Using spatial binning of: 20 and 32 histogram bins.


In [60]:
print('Feature Vector Length:', len(X_train[0]))

Feature Vector Length: 1296


### Scalar Vector Machines:

In [36]:
# User a Linear SVC
svc = LinearSVC()

# Check the training time for the SVC
t = time.time()
svc.fit(X_train, y_train)
t2 = time.time()
print(round(t2-t, 2), 'Seconds to train SVC...')

# Check the score of the SVC
print('Test Accuracy of SVC = ', round(svc.score(X_test, y_test), 4))

# Check the prediction time for a single sample
t=time.time()
n_predict = 10
print('My SVC predicts: ', svc.predict(X_test[0:n_predict]))
print('For these',n_predict, 'labels: ', y_test[0:n_predict])
t2 = time.time()
print(round(t2-t, 5), 'Seconds to predict', n_predict,'labels with SVC')
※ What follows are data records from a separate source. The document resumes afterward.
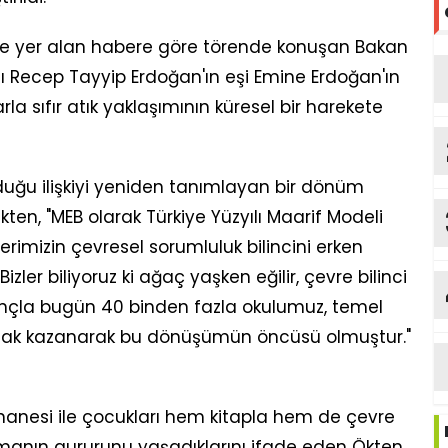
nde yer alan habere göre törende konuşan Bakan
 Recep Tayyip Erdoğan'ın eşi Emine Erdoğan'ın
a sıfır atık yaklaşımının küresel bir harekete
urduğu ilişkiyi yeniden tanımlayan bir dönüm
kten, "MEB olarak Türkiye Yüzyılı Maarif Modeli
rimizin çevresel sorumluluk bilincini erken
izler biliyoruz ki ağaç yaşken eğilir, çevre bilinci
inançla bugün 40 binden fazla okulumuz, temel
ya hak kazanarak bu dönüşümün öncüsü olmuştur."
hanesi ile çocukları hem kitapla hem de çevre
manın gururunu yaşadıklarını ifade eden Ökten,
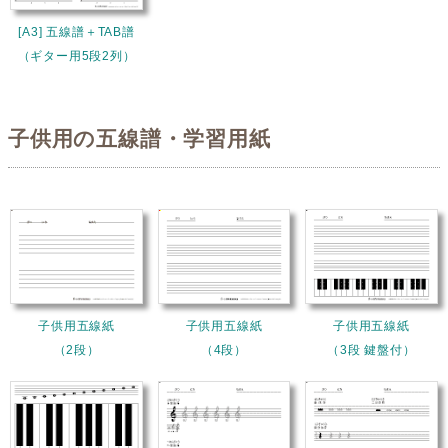
[A3] 五線譜＋TAB譜
（ギター用5段2列）
子供用の五線譜・学習用紙
子供用五線紙
子供用五線紙
子供用五線紙
（2段）
（4段）
（3段 鍵盤付）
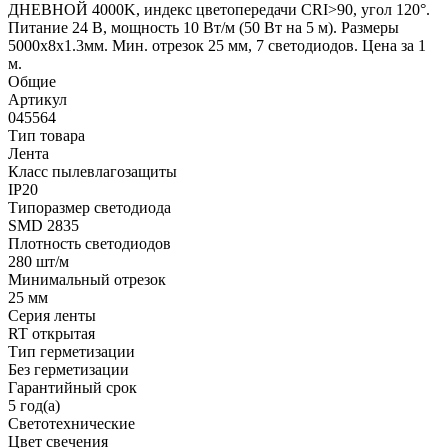
ДНЕВНОЙ 4000K, индекс цветопередачи CRI>90, угол 120°.
Питание 24 В, мощность 10 Вт/м (50 Вт на 5 м). Размеры
5000x8x1.3мм. Мин. отрезок 25 мм, 7 светодиодов. Цена за 1
м.
Общие
Артикул
045564
Тип товара
Лента
Класс пылевлагозащиты
IP20
Типоразмер светодиода
SMD 2835
Плотность светодиодов
280 шт/м
Минимальный отрезок
25 мм
Серия ленты
RT открытая
Тип герметизации
Без герметизации
Гарантийный срок
5 год(а)
Светотехнические
Цвет свечения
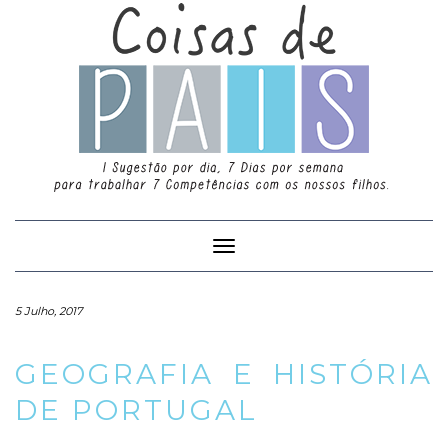
Toggle
Navigation
5 Julho, 2017
GEOGRAFIA E HISTÓRIA
DE PORTUGAL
0.41 Seconds to train SVC...
Test Accuracy of SVC =  0.9871
My SVC predicts:  [ 1.  1.  1.  1.  1.  0.  0.  0.  0.  1.]
For these 10 labels:  [ 1.  1.  1.  1.  1.  0.  0.  0.  0.  1.]
0.00118 Seconds to predict 10 labels with SVC


#### Test Results:

| Spatial        | Histbin           | Feature Vectors | Test Accuracy  |
| -------------- |:-----------------:|:-----------------:| -----:|
| 32  | 32 | 3168 | 0.9742 |
| 20  | 20 | 1260 | 0.9914 |
| 10  | 10 | 330 | 0.9505 |
| 20  | 32 | 1296 | 0.9871 |

### Decision Trees:

In [61]:
from sklearn import tree

clf = tree.DecisionTreeClassifier()

# Check the training time for the Decision Tree
t = time.time()
clf.fit(X_train, y_train)
t2 = time.time()
print(round(t2-t, 2), 'Seconds to train Decision Tree...')
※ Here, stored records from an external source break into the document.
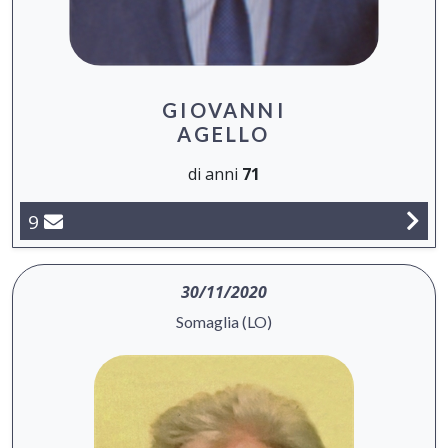
GIOVANNI
AGELLO
di anni
71
9
30/11/2020
Somaglia (LO)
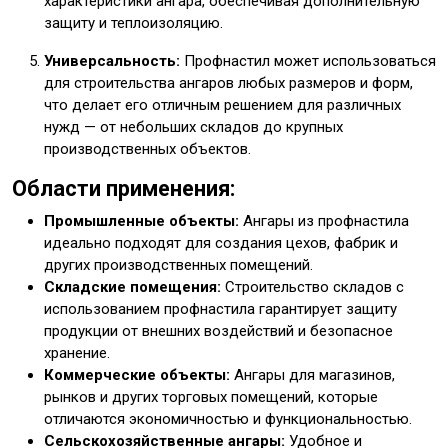
характеристики ангара, обеспечивая дополнительную
защиту и теплоизоляцию.
Универсальность:
Профнастил может использоваться
для строительства ангаров любых размеров и форм,
что делает его отличным решением для различных
нужд — от небольших складов до крупных
производственных объектов.
Области применения:
Промышленные объекты:
Ангары из профнастила
идеально подходят для создания цехов, фабрик и
других производственных помещений.
Складские помещения:
Строительство складов с
использованием профнастила гарантирует защиту
продукции от внешних воздействий и безопасное
хранение.
Коммерческие объекты:
Ангары для магазинов,
рынков и других торговых помещений, которые
отличаются экономичностью и функциональностью.
Сельскохозяйственные ангары:
Удобное и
# Check the score of the Decision Tree
print('Test Accuracy of Decision Tree = ', round(clf.score(X_test, y_test), 4))

# Check the prediction time for a single sample
t=time.time()
n_predict = 10
print('My Decision Tree predicts: ', clf.predict(X_test[0:n_predict]))
print('For these',n_predict, 'labels: ', y_test[0:n_predict])
t2 = time.time()
print(round(t2-t, 5), 'Seconds to predict', n_predict,'labels with SVC')

1.04 Seconds to train Decision Tree...
Test Accuracy of Decision Tree =  0.972
My Decision Tree predicts:  [ 1.  0.  1.  0.  0.  0.  1.  1.  0.  1.]
For these 10 labels:  [ 1.  0.  1.  0.  0.  0.  1.  1.  0.  0.]
0.00086 Seconds to predict 10 labels with SVC


#### Test Results:

| Spatial        | Histbin           | Feature Vectors | Test Accuracy  |
| -------------- |:-----------------:|:-----------------:| -----:|
| 32  | 32 | 3168 | 0.9677 |
| 20  | 20 | 1260 | 0.9677 |
| 10  | 10 | 330 | 0.957 |
| 20  | 32 | 1296 | 0.972 |

---

##### Note: SVM seems to get better results the best results verses the Decision Tree. Particularly, when the `spatial` and `histbin` were are 20.